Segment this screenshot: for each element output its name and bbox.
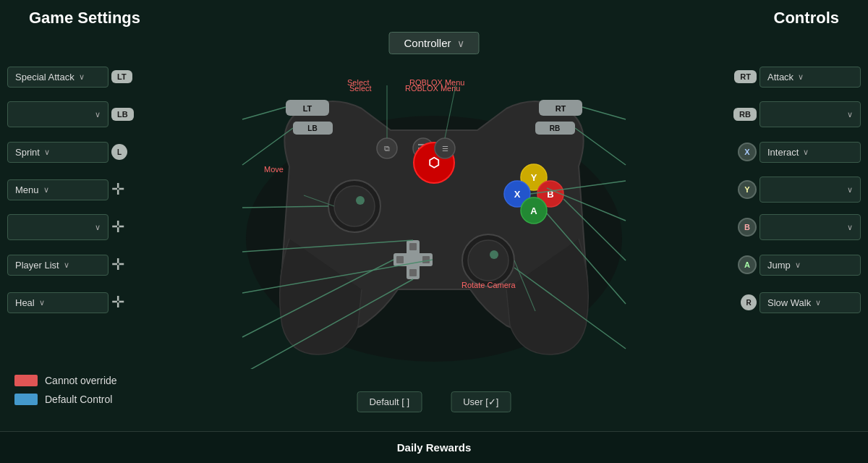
- heal-button[interactable]: Heal ∨: [7, 292, 109, 313]
- rb-button[interactable]: ∨: [760, 101, 861, 127]
- dpad-right-button[interactable]: ∨: [7, 214, 109, 240]
- attack-label: Attack: [767, 72, 793, 82]
- svg-line-50: [582, 107, 626, 119]
- svg-point-23: [468, 240, 509, 281]
- svg-text:RB: RB: [550, 124, 560, 132]
- svg-text:A: A: [530, 205, 537, 216]
- y-button[interactable]: ∨: [760, 177, 861, 203]
- svg-rect-28: [409, 269, 417, 276]
- rt-label: RT: [734, 70, 757, 83]
- control-row-special-attack: Special Attack ∨ LT: [7, 58, 134, 95]
- svg-line-39: [242, 107, 286, 119]
- menu-label: Menu: [15, 184, 39, 195]
- special-attack-button[interactable]: Special Attack ∨: [7, 67, 109, 88]
- svg-text:LB: LB: [307, 124, 317, 132]
- chevron-icon: ∨: [798, 72, 804, 82]
- control-row-rb: RB ∨: [733, 95, 861, 133]
- control-row-player-list: Player List ∨ ✛: [7, 246, 134, 284]
- sprint-label: Sprint: [15, 147, 40, 158]
- heal-label: Heal: [15, 297, 35, 308]
- right-panel: RT Attack ∨ RB ∨ X Interact ∨ Y ∨ B ∨ A: [733, 58, 861, 321]
- x-face-button-icon: X: [738, 143, 757, 161]
- control-row-attack: RT Attack ∨: [733, 58, 861, 95]
- slow-walk-button[interactable]: Slow Walk ∨: [760, 292, 861, 313]
- default-control-text: Default Control: [45, 394, 112, 405]
- rb-label: RB: [733, 108, 757, 121]
- lb-label: LB: [111, 108, 134, 121]
- svg-text:⬡: ⬡: [428, 156, 440, 170]
- svg-rect-27: [409, 243, 417, 250]
- y-face-button-icon: Y: [738, 180, 757, 199]
- lb-button[interactable]: ∨: [7, 101, 109, 127]
- controls-title: Controls: [774, 9, 839, 27]
- chevron-icon: ∨: [803, 148, 809, 157]
- chevron-icon: ∨: [95, 223, 101, 232]
- menu-button[interactable]: Menu ∨: [7, 179, 109, 200]
- r-stick-icon: R: [741, 294, 757, 310]
- chevron-icon: ∨: [847, 110, 853, 119]
- svg-point-21: [356, 196, 365, 205]
- control-row-sprint: Sprint ∨ L: [7, 133, 134, 171]
- left-panel: Special Attack ∨ LT ∨ LB Sprint ∨ L Menu…: [7, 58, 134, 321]
- footer: Daily Rewards: [0, 431, 868, 463]
- control-row-dpad-right: ∨ ✛: [7, 208, 134, 246]
- dpad-down-icon: ✛: [111, 294, 124, 310]
- svg-point-24: [490, 250, 498, 259]
- chevron-icon: ∨: [847, 223, 853, 232]
- svg-point-20: [334, 186, 375, 226]
- control-row-heal: Heal ∨ ✛: [7, 284, 134, 321]
- lt-label: LT: [111, 70, 132, 83]
- dpad-up-icon: ✛: [111, 182, 124, 197]
- player-list-button[interactable]: Player List ∨: [7, 255, 109, 276]
- legend: Cannot override Default Control: [14, 375, 117, 412]
- control-row-b: B ∨: [733, 208, 861, 246]
- svg-text:☰: ☰: [442, 145, 448, 153]
- rotate-camera-label-display: Rotate Camera: [461, 281, 516, 289]
- chevron-down-icon: ∨: [457, 38, 464, 49]
- default-control-color: [14, 394, 38, 405]
- chevron-icon: ∨: [39, 298, 45, 307]
- controller-label: Controller: [404, 37, 451, 49]
- svg-rect-30: [422, 256, 430, 263]
- select-label-display: Select: [349, 84, 372, 93]
- special-attack-label: Special Attack: [15, 72, 75, 82]
- chevron-icon: ∨: [95, 110, 101, 119]
- attack-button[interactable]: Attack ∨: [760, 67, 861, 88]
- cannot-override-text: Cannot override: [45, 375, 117, 386]
- move-label-display: Move: [264, 165, 284, 174]
- b-face-button-icon: B: [738, 218, 757, 237]
- game-settings-title: Game Settings: [29, 9, 140, 27]
- dpad-left-icon: ✛: [111, 257, 124, 273]
- svg-rect-29: [396, 256, 404, 263]
- a-face-button-icon: A: [738, 255, 757, 274]
- svg-text:RT: RT: [556, 104, 566, 113]
- default-button[interactable]: Default [ ]: [357, 391, 422, 412]
- jump-button[interactable]: Jump ∨: [760, 255, 861, 276]
- bottom-buttons: Default [ ] User [✓]: [357, 391, 511, 412]
- chevron-icon: ∨: [44, 148, 50, 157]
- legend-cannot-override: Cannot override: [14, 375, 117, 386]
- cannot-override-color: [14, 375, 38, 386]
- jump-label: Jump: [767, 260, 791, 271]
- l-stick-icon: L: [111, 144, 127, 160]
- sprint-button[interactable]: Sprint ∨: [7, 142, 109, 163]
- svg-text:⧉: ⧉: [384, 144, 390, 153]
- control-row-jump: A Jump ∨: [733, 246, 861, 284]
- control-row-menu: Menu ∨ ✛: [7, 171, 134, 208]
- dpad-right-icon: ✛: [111, 219, 124, 235]
- user-button[interactable]: User [✓]: [451, 391, 511, 412]
- controller-dropdown[interactable]: Controller ∨: [388, 32, 479, 54]
- daily-rewards-text[interactable]: Daily Rewards: [397, 441, 472, 454]
- chevron-icon: ∨: [79, 72, 85, 82]
- chevron-icon: ∨: [795, 260, 801, 270]
- control-row-lb: ∨ LB: [7, 95, 134, 133]
- roblox-menu-label-display: ROBLOX Menu: [405, 84, 460, 93]
- control-row-y: Y ∨: [733, 171, 861, 208]
- interact-button[interactable]: Interact ∨: [760, 142, 861, 163]
- chevron-icon: ∨: [847, 185, 853, 195]
- chevron-icon: ∨: [43, 185, 49, 195]
- chevron-icon: ∨: [64, 260, 69, 270]
- slow-walk-label: Slow Walk: [767, 297, 811, 308]
- b-button[interactable]: ∨: [760, 214, 861, 240]
- legend-default-control: Default Control: [14, 394, 117, 405]
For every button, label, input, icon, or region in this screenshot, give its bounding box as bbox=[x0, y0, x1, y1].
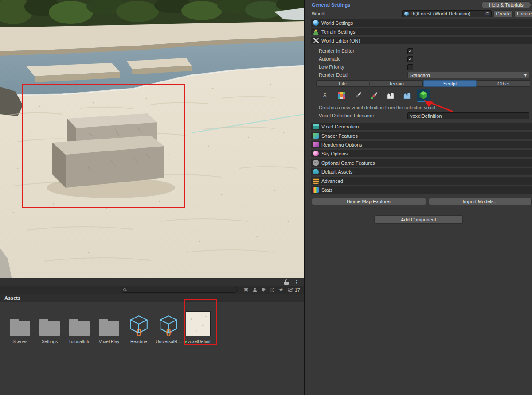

######

> **Task requirements**:
Pick out every line above that contains the word "face" and copy it.

> **Response to the exercise**:
- x-face-button-icon: X: [738, 143, 757, 161]
- y-face-button-icon: Y: [738, 180, 757, 199]
- b-face-button-icon: B: [738, 218, 757, 237]
- a-face-button-icon: A: [738, 255, 757, 274]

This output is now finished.